Was versteht man unter Einzelkosten?

Stellen wir uns vor, Sie wollen sich einen Traum erfüllen. Der Traum der Selbstständigkeit, des eigenen Geschäftes. Zugegebenermaßen, ob Selbstständigkeit noch ein weitverbreiteter Traum ist oder viele damit einfach nur die Zuschreibungen “selbst” und “ständig” verbinden, bleibt dahingestellt.

Angenommen, Sie hätten aber, beispielsweise, eine Produktidee, dann ist der erste Schritt zunächst geschafft. Was daran anschließt ist: Der Businessplan. Welche Steps müssen als nächstes erreicht werden? Sollen weitere Produkte entwickelt werden oder baut sich mein Imperium nur auf diese eine Idee auf, die bis zum letzten Punkt perfektioniert werden soll? 

Als nächstes muss ein Finanzplan erstellt werden. Was gehört alles dazu? Im Internet finden sich zahlreiche “Schritt für Schritt Anleitungen zur Selbstständigkeit”. Ein elementarer Punkt innerhalb des Finanzplans sind aber: Die Einzelkosten. 

Einzelkosten Definition
Geldscheine

Einzelkosten – Ein Baustein zur Selbstständigkeit 

Eine Einzelkosten Definition könnte ungefähr so aussehen: Einzelkosten sind Ausgaben, die einem ganz bestimmten Produkt oder einer Dienstleistung zugerechnet werden können. Dabei spielt es keine Rolle, ob es sich um das Material für deine Idee handelt, um den Gegenwert der Produktion oder Betriebsausgaben. Schlicht gesagt handelt sind sie also zwangsweise ein fester Bestandteil des Finanzplans. 

Es lohnt sich, sich genauer mit den Einzelkosten auseinanderzusetzen und sie nicht nur “mal eben” aufzulisten. Auch nach einigen Jahren der Selbstständigkeit ist es ratsam, einen genauen Blick darauf zu werfen. Wo kommt es zu unerwartet hohen Kosten? Können diese eingespart werden? Im Vergleich mit den anderen Ausgaben kann eine Kostenersparnis besprochen und die Arbeitsprozesse optimiert werden. 

 

Wertvolle Informationen

Führen wir das Gedankenspiel fort, dann können wir nach 3-4 Jahren, während denen das Produkt vermarktet wurde und sich, hoffentlich, gut verkauft hat nicht nur feststellen, wie viel jeder Schritt und jeder Bereich uns kostet, sondern auch, wo man weiter investieren könnte. 

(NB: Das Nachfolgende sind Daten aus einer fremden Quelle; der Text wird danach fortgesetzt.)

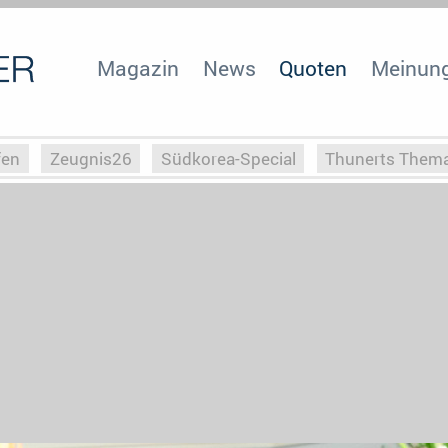
Magazin
News
Quoten
Meinun
fen
Zeugnis26
Südkorea-Special
Thunerts Them
r zu Hitler
Die Serientheorie
Faszination Horrorfil
n
Halloweeen
Weihnachts-Special
ZeugUpfronts
Special
Buchclub
Heim-EM
Screenforce25
Po
Buchclub
YouTuber
eSport im TV
Screenforce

Im Kontext der aktuellen Lage ist es lohnenswert, sich über nachhaltige Materialien und Produktionsabläufe, in größeren Betrieben auch über Mitarbeiterkosten Gedanken zu machen. Ob eine Lohnerhöhung möglich ist, ob man weiter expandieren kann, der Beginn all dieser Überlegungen sind die Einzelkosten. 

Was gehört noch dazu? 

Die Einzelkosten sind zu unterscheiden von den Gemeinkosten. Dazu zählen Miete der Bürogebäude, Heizungskosten, und alles, was nicht auf ein bestimmtes Produkt zurückgeführt werden kann. 

Als überaus wichtig zu bewerten sind die Belege der einzelnen Ausgaben. Ansonsten lässt sich nicht rückwirkend verfolgen, welches Produkt welcher Zahlung zugeordnet werden kann und die Erstellung eines Finanzplans wird ein einziges Durcheinander!
Es lohnt sich also, gleich zu Beginn strukturiert zu arbeiten und alles haargenau zu dokumentieren. 

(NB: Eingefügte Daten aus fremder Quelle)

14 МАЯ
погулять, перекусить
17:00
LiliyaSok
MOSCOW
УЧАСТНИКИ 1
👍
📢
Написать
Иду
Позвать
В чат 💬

Um die Übersichtlichkeit zu garantieren, können die Einzelkosten in verschiedene Kategorien eingeteilt werden: Fertigungsmaterialkosten, Fertigungslohnkosten, Fertigungssondereinzelkosten und vertriebliche Sondereinzelkosten. 

Von diesen wuchtigen Begrifflichkeiten sollte man sich nicht abschrecken lassen.
Fertigungsmaterialkosten bedeuten nichts anderes als Einzelteile zur Produktion Ihrer Idee. Fertigungslohnkosten sind diejenigen Ausgaben die für den Lohn der Mitarbeiter anfallen. Sondereinzelkosten der Fertigung sind auf Modelle, Pläne, Lizenzen, Werkzeuge zurückzuführen. Praktisch alles, was für die eine reibungslose Fertigung vorhandensein muss. Vertriebliche Sondereinzelkosten schließen sich nach der Fertigung des Produkts an, was Zölle, Verpackungen und dergleichen betrifft. 

 

Allen, die den Schritt zur Selbstständigkeit wagen soll geraten werden, von Anfang an akribisch zu arbeiten, um späteren Problemen und Steinen im Weg vorzubeugen. Ansonsten: Volle Fahrt voraus!